Küresel ekonomi için 2017'de en büyük risk, Trump'ın taahhüt ettiği  korumacı ticaret politikaları hayata geçirmesi olarak görülüyor. Trump'ın  politikalarının küresel bir ticaret savaşını tetiklemesinden ve dünya  ekonomisinin resesyona sürüklenmesinden endişe ediliyor.

Dünyanın en büyük ikinci ekonomisi Çin'de ekonomik büyümenin  yavaşlaması, ülkeden sermaye çıkışlarının hızlanması gelecek yıl için ikinci  büyük risk olarak gösteriliyor. Gelişmekte olan ülkelerden çıkan sermaye geçen  yıl 735 milyar dolara ulaşmış ve bunun dörtte üçü Çin'den gerçekleşmişti.

Çin'den bu yıl 1 trilyon dolara yakın sermayenin yurt dışına çıktığı  belirtilirken, söz konusu çıkışın devam etmesinin ülkedeki ekonomik sorunları  daha da derinleştireceği ifade ediliyor. Bu ülkede son dönemde konut  fiyatlarındaki artış yeni bir varlık balonu tartışmasını gündeme getirirken,  hükümet de bu riske karşı çeşitli önlemler aldı. Çin'in ekonomik verilerinde  yaşanacak olumsuzlukların tüm dünyayı etkilemesi bekleniyor.

BREXİT BELİRSİZLİĞİ

İngiltere'nin AB'den ayrılma kararı (Brexit) ve sonrasındaki süreçler,  2017'nin bir başka risk faktörü olarak yakından izleniyor. İngiltere'nin  Birlik'ten ayrılma sürecinde küresel finansal piyasaların karmaşık ve çalkantılı  seyrine devam edeceği, bunun da yatırımlara zarar vereceği değerlendiriliyor. Bu  durumun başta AB ülkeleri olmak üzere küresel ekonomiyi negatif etkileyeceği dile  getiriliyor.

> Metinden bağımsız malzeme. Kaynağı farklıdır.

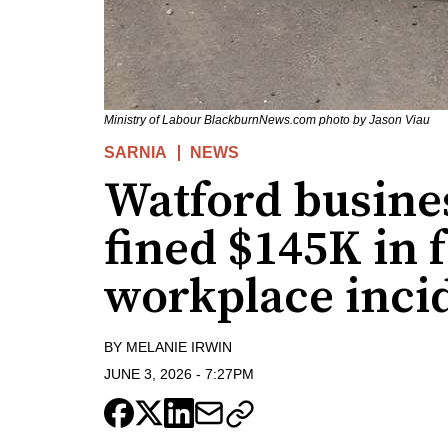
Ministry of Labour BlackburnNews.com photo by Jason Viau
SARNIA
NEWS
Watford busines
fined $145K in f
workplace inci
BY
MELANIE IRWIN
JUNE 3, 2026
-
7:27PM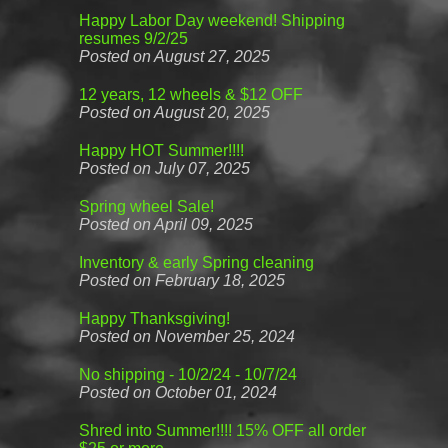
Happy Labor Day weekend! Shipping
resumes 9/2/25
Posted on August 27, 2025
12 years, 12 wheels & $12 OFF
Posted on August 20, 2025
Happy HOT Summer!!!!
Posted on July 07, 2025
Spring wheel Sale!
Posted on April 09, 2025
Inventory & early Spring cleaning
Posted on February 18, 2025
Happy Thanksgiving!
Posted on November 25, 2024
No shipping - 10/2/24 - 10/7/24
Posted on October 01, 2024
Shred into Summer!!!! 15% OFF all order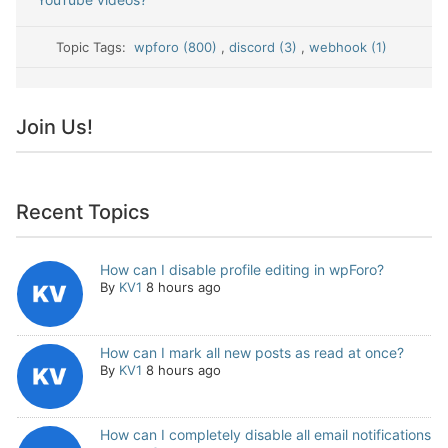
Topic Tags:
wpforo (800)
,
discord (3)
,
webhook (1)
Join Us!
Recent Topics
How can I disable profile editing in wpForo?
By
KV1
8 hours ago
How can I mark all new posts as read at once?
By
KV1
8 hours ago
How can I completely disable all email notifications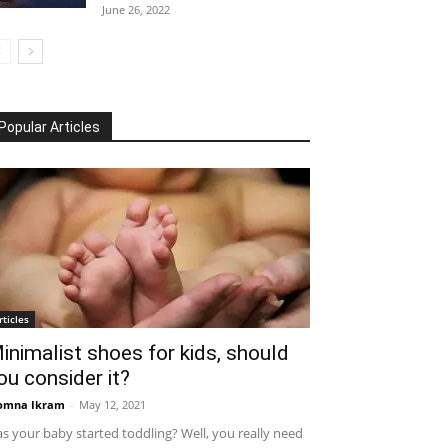
June 26, 2022
Popular Articles
rticles
inimalist shoes for kids, should
ou consider it?
omna Ikram
-
May 12, 2021
s your baby started toddling? Well, you really need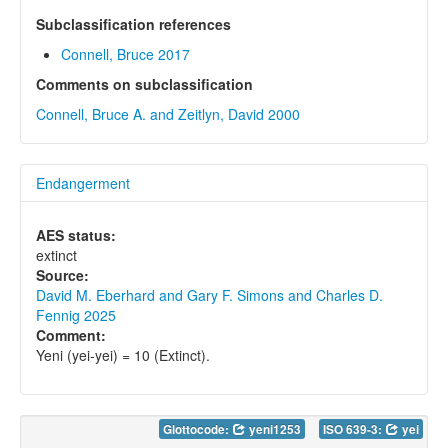
Subclassification references
Connell, Bruce 2017
Comments on subclassification
Connell, Bruce A. and Zeitlyn, David 2000
Endangerment
AES status:
extinct
Source:
David M. Eberhard and Gary F. Simons and Charles D.
Fennig 2025
Comment:
Yeni (yei-yei) = 10 (Extinct).
Glottocode:
yeni1253
ISO 639-3:
yei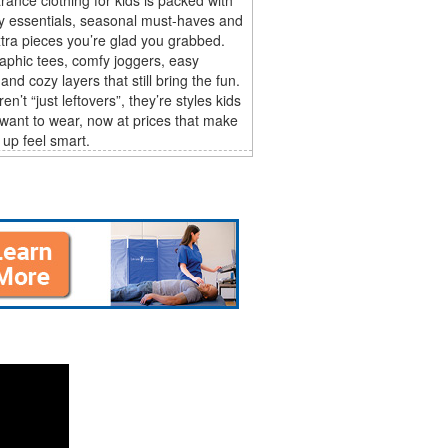
y essentials, seasonal must-haves and
tra pieces you’re glad you grabbed.
aphic tees, comfy joggers, easy
and cozy layers that still bring the fun.
n’t “just leftovers”, they’re styles kids
 want to wear, now at prices that make
 up feel smart.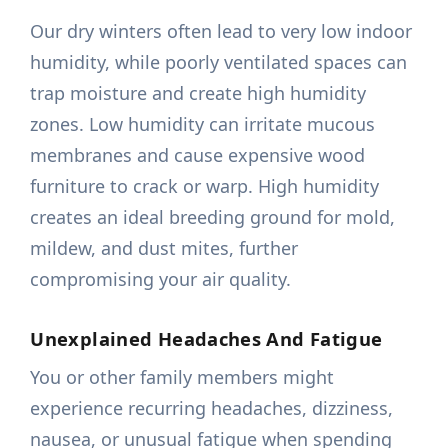
Our dry winters often lead to very low indoor
humidity, while poorly ventilated spaces can
trap moisture and create high humidity
zones. Low humidity can irritate mucous
membranes and cause expensive wood
furniture to crack or warp. High humidity
creates an ideal breeding ground for mold,
mildew, and dust mites, further
compromising your air quality.
Unexplained Headaches And Fatigue
You or other family members might
experience recurring headaches, dizziness,
nausea, or unusual fatigue when spending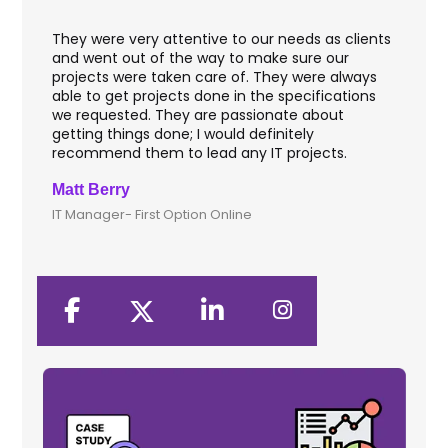
They were very attentive to our needs as clients
I worke
and went out of the way to make sure our
applica
projects were taken care of. They were always
with w
able to get projects done in the specifications
VAS ap
we requested. They are passionate about
includ
getting things done; I would definitely
them f
recommend them to lead any IT projects.
securi
Matt Berry
Clive 
IT Manager- First Option Online
CTO- S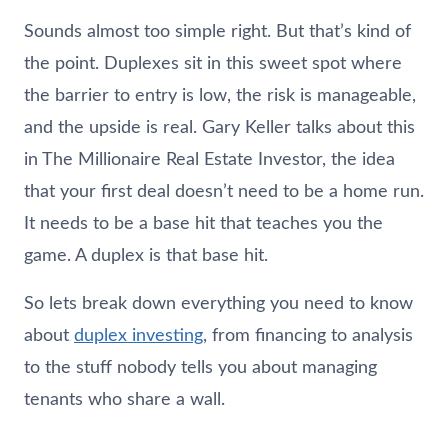
Sounds almost too simple right. But that’s kind of
the point. Duplexes sit in this sweet spot where
the barrier to entry is low, the risk is manageable,
and the upside is real. Gary Keller talks about this
in The Millionaire Real Estate Investor, the idea
that your first deal doesn’t need to be a home run.
It needs to be a base hit that teaches you the
game. A duplex is that base hit.
So lets break down everything you need to know
about
duplex investing
, from financing to analysis
to the stuff nobody tells you about managing
tenants who share a wall.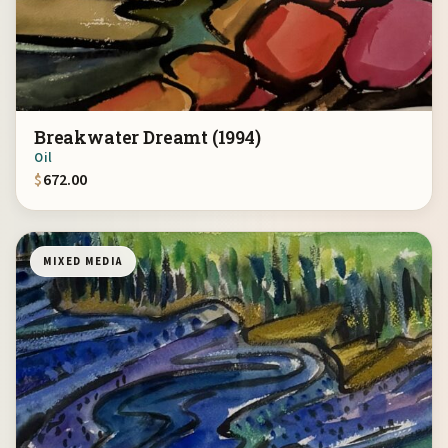
Breakwater Dreamt (1994)
Oil
$
672.00
MIXED MEDIA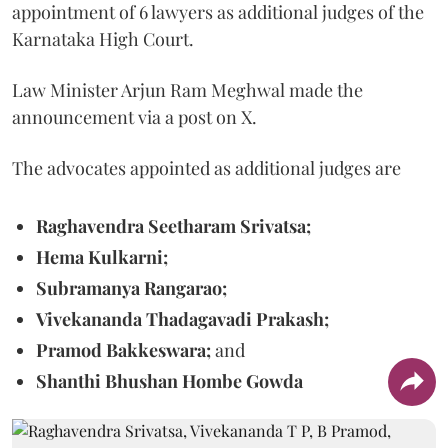
appointment of 6 lawyers as additional judges of the
Karnataka High Court.
Law Minister Arjun Ram Meghwal made the
announcement via a post on X.
The advocates appointed as additional judges are
Raghavendra Seetharam Srivatsa;
Hema Kulkarni;
Subramanya Rangarao;
Vivekananda Thadagavadi Prakash;
Pramod Bakkeswara;
and
Shanthi Bhushan Hombe Gowda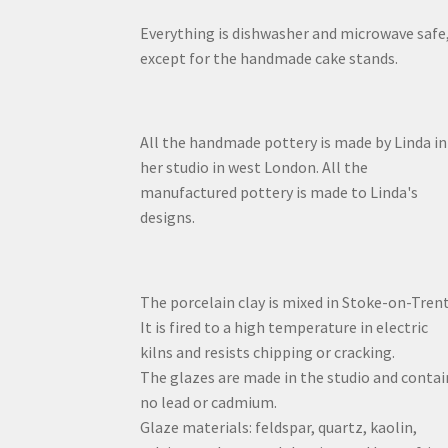
Everything is dishwasher and microwave safe
except for the handmade cake stands.
All the handmade pottery is made by Linda in
her studio in west London. All the
manufactured pottery is made to Linda's
designs.
The porcelain clay is mixed in Stoke-on-Trent
It is fired to a high temperature in electric
kilns and resists chipping or cracking.
The glazes are made in the studio and contai
no lead or cadmium.
Glaze materials: feldspar, quartz, kaolin,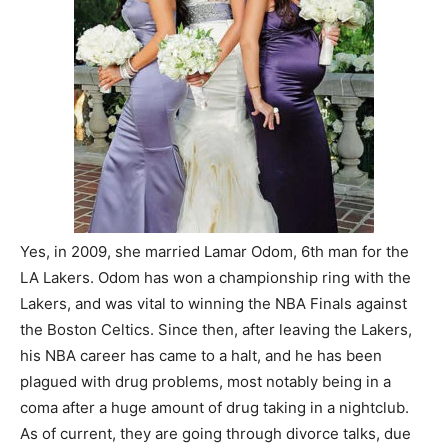
Yes, in 2009, she married Lamar Odom, 6th man for the
LA Lakers. Odom has won a championship ring with the
Lakers, and was vital to winning the NBA Finals against
the Boston Celtics. Since then, after leaving the Lakers,
his NBA career has came to a halt, and he has been
plagued with drug problems, most notably being in a
coma after a huge amount of drug taking in a nightclub.
As of current, they are going through divorce talks, due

Öte yandan, Brexit'in Birlik karşıtı grupların güçlenmesine yol  açabileceği, bu durumun AB projesini tehlikeye sokabileceği değerlendiriliyor.

AVRUPA'DA BANKALARIN SORUNLU KREDİLERİ

İtalyan bankalarının sorunlu (360 milyar avrodan fazla) kredileri ve  Yunanistan'daki ekonomik kriz, bankacılık sistemine ilişkin endişeleri 2017  yılına taşıyor. İtalyan bankaları yılın başından bu yana, yaklaşık yüzde 50’nin  üzerinde değer kaybetti. 2008 finans krizinin ardından çok tartışılan "kurtarma  paketleri" alamaması durumunda İtalyan bankalarının iflasının gündeme gelmesi,  Avrupa'nın kendi "Lehman krizini" yaşaması bir risk unsuru olarak küresel  ekonomiyi tehdit ediyor.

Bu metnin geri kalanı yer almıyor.